August 27th, 2012 at 12:53 PM ^

if i'm not mistaken, at that moment, we had just taken the opening drive of the 3rd quarter right down the field and forced a quick turnover around the wisconsin 40...we'd follow it up with another quick touchdown, and the game actually appeared to be on.  it was over quickly, but for about three minutes there the team and the fans were hopping.

not defending the worst coordinator in michigan history, certainly, but he wasn't the only one who got excited for a few minutes.

TrppWlbrnID

August 27th, 2012 at 1:18 PM ^

as excited as when i have all 6 pie pieces in trivial pursuit, get to the center and then my opponent chooses a string of neverending brown questions from genus I edition. (don't ask how i got the brown pie, just go with it.)

matty blue

August 27th, 2012 at 4:16 PM ^

this stuff all looks terrible in retrospect.  if greg robinson had been a good coordinator - hell, if he'd shown even sporadic competency at the job - the stuffed beaver would have been viewed differently.  sorta like the mountain climbing gear (or whatever it was) that lloyd handed out in 1997...silly and stupid but ultimately harmless, just something with obscure origins that was used for motivation during team meetings or whatever.

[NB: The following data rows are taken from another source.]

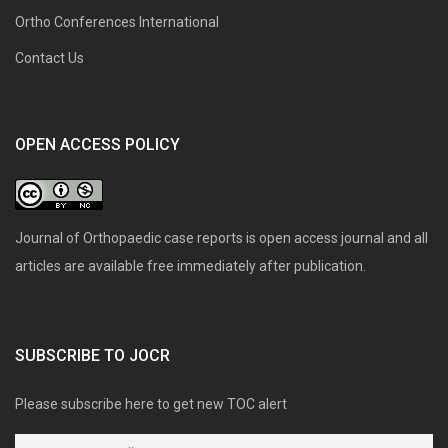
Ortho Conferences International
Contact Us
OPEN ACCESS POLICY
Journal of Orthopaedic case reports is open access journal and all
articles are available free immediately after publication.
SUBSCRIBE TO JOCR
Please subscribe here to get new TOC alert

in this case, however, we operate under the (obviously true) assumption that robinson was a toxic waste dump, so everything he did was stupid and wrong.  probably not true, but that's how it felt, and how we react today, looking back on it.

again.  not defending robinson, etc.

Baldbill

August 27th, 2012 at 12:29 PM ^

There is no shame in admiting you were wrong. I think you were correct at the time (2008) that he was not the candidate we needed...not yet. He needed a bit more seasoning and he found it. Michigan also found it was in need of a Michigan man, more than they knew.

Go Blue.

Drbogue

August 27th, 2012 at 12:48 PM ^

has a way of coming back to haunt you. Of course, at the time, it can be too much fun to resist. Ah, Profiles in Cronyism... how you disappoint.